March 23 2014 06:12 PM

    Every year when we look at the global trends in warehousing and distribution, it sounds very redundant to say more efficiency and better productivity, but this is exactly what most DC managers are talking about. Why do these topics reappear year after year? One thought is because people dramatically impact the efficiency and productivity of your facility. You can buy the best automation and have the best technology but if you haven't trained, hired and retained the best people you will still be looking for increased productivity and efficiency.

    The cost of people in your facility continues to rise with health care and rising minimum wages. Many companies don't see the forest for the trees, in that they have substandard people that don't operate well so they hire more people to help the below standard ones and then you have people on top of people, all working very inefficiently. Sounds a little bit like a Dr. Seuss story, but it's true. Part of the problem is that people in your facility require ongoing attention and investment in time and resources. It's not something like technology or automation that you purchase, install and voila, problem solved. Even without turnover, people require on-going coaching, mentoring and attention. As an executive/life coach, I run across this situation all the time. The person managing the facility is a good operation person. He knows the stats, knows the operation well and knows the supply chain. The manager is just a horrible coach of people. Instead of teaching and motivating, many managers bark orders without details and degrade the team. A recipe for failure!

    Managers forget that the workers in the facility are not motivated the same way they are, they don't have the same agendas, and they don't think the same way. My son is an enthusiastic high school basketball coach. While coaching young high school boys today, he has learned that they don't all feel about the sport as he does. They are not competitive and some don't really care whether they win or lose. My son has had to learn to get to the root of why are they on the team, and what motivates them? Some boys are just simply there for the recognition and some are there for the "feel good" of being on a team. When you are managing the team with an iron fist, it doesn't feel good, so that person will not respond and play at his best. Once you discover what makes them tick and what is important to them, you can adapt your message and training to incorporate those items.

    As a manager if you don't have time to be a coach for your entire team, make someone within each functional area a coach. This takes more than just appointing that person as a coach. It takes training and developing this coach as a leader. The leader will set the pace, attitude and culture. This person needs to be chosen well. As you build confidence and satisfaction among your team, you will gradually see your productivity increase, along with efficiency. If you explain to them the impact of accuracy, losing sales, losing customers, losing product, etc. they will begin to understand how very important accuracy is and will strive for better work. You will find them watching others to make sure they are doing the right steps and processes. This kind of positivity snowballs in your facility and is contagious.

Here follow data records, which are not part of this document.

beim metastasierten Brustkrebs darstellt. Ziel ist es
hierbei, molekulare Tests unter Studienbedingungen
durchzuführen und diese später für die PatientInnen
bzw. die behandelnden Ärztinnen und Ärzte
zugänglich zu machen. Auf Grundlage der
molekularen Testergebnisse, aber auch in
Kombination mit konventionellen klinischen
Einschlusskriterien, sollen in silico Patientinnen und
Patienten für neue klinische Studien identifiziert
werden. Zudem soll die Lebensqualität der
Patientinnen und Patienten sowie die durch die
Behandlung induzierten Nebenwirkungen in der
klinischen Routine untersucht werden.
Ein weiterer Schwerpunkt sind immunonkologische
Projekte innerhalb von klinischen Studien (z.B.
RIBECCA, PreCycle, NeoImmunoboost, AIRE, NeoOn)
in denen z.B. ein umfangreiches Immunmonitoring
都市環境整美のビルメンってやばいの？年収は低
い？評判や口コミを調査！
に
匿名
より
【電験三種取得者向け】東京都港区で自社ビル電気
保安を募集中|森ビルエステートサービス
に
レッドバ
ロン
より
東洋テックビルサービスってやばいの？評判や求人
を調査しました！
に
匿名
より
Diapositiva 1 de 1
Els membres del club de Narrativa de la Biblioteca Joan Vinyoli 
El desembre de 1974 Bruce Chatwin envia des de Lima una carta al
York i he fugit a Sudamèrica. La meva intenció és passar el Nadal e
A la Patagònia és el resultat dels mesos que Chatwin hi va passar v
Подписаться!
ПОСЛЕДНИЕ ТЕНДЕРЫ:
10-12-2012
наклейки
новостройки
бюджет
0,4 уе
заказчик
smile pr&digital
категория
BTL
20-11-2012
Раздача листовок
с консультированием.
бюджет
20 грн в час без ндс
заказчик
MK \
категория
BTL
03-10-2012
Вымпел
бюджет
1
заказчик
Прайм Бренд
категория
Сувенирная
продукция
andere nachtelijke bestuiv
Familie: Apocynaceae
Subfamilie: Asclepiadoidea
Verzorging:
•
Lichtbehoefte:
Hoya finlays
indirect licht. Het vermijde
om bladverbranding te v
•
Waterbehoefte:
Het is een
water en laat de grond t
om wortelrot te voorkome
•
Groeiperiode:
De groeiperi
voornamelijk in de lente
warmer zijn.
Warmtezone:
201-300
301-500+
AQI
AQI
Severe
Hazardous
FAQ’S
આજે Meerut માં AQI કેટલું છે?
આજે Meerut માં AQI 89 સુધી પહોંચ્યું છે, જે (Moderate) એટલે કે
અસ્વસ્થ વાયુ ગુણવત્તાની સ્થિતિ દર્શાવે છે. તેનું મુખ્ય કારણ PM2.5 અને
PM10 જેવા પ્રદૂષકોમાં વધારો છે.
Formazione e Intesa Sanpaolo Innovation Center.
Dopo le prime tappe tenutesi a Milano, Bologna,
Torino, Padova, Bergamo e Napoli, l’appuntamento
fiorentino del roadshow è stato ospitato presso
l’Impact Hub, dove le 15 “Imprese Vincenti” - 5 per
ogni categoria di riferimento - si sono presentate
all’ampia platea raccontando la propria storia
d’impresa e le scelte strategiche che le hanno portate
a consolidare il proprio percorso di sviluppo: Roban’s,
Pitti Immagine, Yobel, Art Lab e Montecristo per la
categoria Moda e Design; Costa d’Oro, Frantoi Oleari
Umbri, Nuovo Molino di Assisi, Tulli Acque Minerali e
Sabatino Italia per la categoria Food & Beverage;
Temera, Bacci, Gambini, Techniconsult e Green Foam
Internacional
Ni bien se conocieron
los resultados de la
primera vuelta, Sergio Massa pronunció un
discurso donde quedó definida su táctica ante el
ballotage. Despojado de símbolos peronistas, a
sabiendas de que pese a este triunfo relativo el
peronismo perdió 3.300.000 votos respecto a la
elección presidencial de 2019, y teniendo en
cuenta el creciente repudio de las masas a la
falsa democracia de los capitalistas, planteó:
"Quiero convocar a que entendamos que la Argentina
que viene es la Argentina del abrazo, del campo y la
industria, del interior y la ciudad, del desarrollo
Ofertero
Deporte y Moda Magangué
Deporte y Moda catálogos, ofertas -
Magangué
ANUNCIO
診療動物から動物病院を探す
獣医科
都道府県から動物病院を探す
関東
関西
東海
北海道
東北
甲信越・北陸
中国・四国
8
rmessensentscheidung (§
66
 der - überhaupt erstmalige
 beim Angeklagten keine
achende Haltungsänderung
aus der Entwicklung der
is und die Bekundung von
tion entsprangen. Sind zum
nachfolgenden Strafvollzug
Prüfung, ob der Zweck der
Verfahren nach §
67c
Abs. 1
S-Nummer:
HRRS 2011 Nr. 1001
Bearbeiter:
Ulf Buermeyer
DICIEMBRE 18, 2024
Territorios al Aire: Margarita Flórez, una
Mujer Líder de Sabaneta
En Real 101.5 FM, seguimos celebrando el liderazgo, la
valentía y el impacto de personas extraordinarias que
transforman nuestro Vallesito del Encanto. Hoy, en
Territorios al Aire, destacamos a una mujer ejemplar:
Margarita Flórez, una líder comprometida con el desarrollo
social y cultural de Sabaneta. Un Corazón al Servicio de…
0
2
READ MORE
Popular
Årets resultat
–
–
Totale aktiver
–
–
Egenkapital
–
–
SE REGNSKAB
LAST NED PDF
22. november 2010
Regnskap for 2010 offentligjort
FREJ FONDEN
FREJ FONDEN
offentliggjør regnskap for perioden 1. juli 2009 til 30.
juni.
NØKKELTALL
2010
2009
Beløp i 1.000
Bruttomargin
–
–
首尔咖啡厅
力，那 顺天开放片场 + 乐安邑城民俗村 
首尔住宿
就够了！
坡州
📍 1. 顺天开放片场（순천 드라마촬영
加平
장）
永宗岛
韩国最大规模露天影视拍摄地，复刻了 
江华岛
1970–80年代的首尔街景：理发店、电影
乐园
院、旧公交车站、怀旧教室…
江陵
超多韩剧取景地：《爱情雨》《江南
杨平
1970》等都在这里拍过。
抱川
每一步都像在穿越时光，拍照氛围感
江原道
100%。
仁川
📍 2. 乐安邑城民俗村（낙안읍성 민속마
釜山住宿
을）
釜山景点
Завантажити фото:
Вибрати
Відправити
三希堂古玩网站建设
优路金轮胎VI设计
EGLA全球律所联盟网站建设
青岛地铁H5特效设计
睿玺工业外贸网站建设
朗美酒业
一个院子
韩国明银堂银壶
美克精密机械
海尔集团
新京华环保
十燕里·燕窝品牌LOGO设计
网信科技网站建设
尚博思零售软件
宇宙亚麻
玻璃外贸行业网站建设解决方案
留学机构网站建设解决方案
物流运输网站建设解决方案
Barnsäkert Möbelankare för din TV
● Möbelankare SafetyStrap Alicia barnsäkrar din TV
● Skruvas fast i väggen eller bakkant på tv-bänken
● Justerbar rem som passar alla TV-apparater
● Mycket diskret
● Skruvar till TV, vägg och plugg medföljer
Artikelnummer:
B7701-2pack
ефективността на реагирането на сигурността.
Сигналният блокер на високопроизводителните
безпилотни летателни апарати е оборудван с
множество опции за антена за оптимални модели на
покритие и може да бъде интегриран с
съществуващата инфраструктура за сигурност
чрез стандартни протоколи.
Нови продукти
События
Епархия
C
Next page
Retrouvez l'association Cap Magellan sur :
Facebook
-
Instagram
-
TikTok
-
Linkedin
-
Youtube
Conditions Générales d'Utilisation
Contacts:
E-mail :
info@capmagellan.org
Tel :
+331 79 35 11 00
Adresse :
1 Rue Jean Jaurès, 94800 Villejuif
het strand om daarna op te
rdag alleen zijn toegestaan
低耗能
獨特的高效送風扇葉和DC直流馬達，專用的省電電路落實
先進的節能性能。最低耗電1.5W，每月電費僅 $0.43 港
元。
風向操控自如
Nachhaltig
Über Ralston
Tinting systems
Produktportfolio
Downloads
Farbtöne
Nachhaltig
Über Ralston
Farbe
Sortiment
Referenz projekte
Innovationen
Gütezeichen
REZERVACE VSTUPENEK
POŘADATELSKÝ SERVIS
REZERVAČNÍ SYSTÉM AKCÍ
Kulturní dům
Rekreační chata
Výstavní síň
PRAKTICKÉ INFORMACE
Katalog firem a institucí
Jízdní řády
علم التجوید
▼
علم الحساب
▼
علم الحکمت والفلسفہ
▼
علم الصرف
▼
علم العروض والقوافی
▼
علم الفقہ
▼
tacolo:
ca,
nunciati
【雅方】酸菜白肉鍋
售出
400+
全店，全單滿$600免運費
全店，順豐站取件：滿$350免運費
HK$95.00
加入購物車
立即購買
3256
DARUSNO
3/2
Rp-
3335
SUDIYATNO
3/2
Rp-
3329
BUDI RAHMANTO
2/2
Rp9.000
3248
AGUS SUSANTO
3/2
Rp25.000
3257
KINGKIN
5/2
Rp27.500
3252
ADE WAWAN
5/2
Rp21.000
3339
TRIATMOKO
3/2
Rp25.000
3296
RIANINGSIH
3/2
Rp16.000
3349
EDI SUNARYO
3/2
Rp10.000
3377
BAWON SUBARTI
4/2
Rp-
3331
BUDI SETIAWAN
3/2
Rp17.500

    But your job doesn't stop there! Just like on a basketball team, the coach needs to simultaneously start building his farm team and focus on succession plans. If your best order filler gets sick, who can step into that role? Hopefully, they have been pre-trained by the best and the replacement is seamless but unfortunately, most managers are focused on the day to day operation and not on the future. This is the most common area of improvement that needs to be made for DC managers: looking at contingencies and preparing the operation for the future. Ultimately, the DC manager is the coach and he is training the next layer of coaches in each functional area, but usually in about 50% of the cases, this is not how it works. Some outsource this to HR, not that HR shouldn't be a coach, but most HR departments don't understand the operation and they are deemed unacceptable for the worker because they don't really add value on the floor.

    If you have a good supervisor that has the operation skills, dedicated to the company, knows the WMS well but is a horrible people person, you have an opportunity. Invest in this person and help this person become a better supervisor on your team.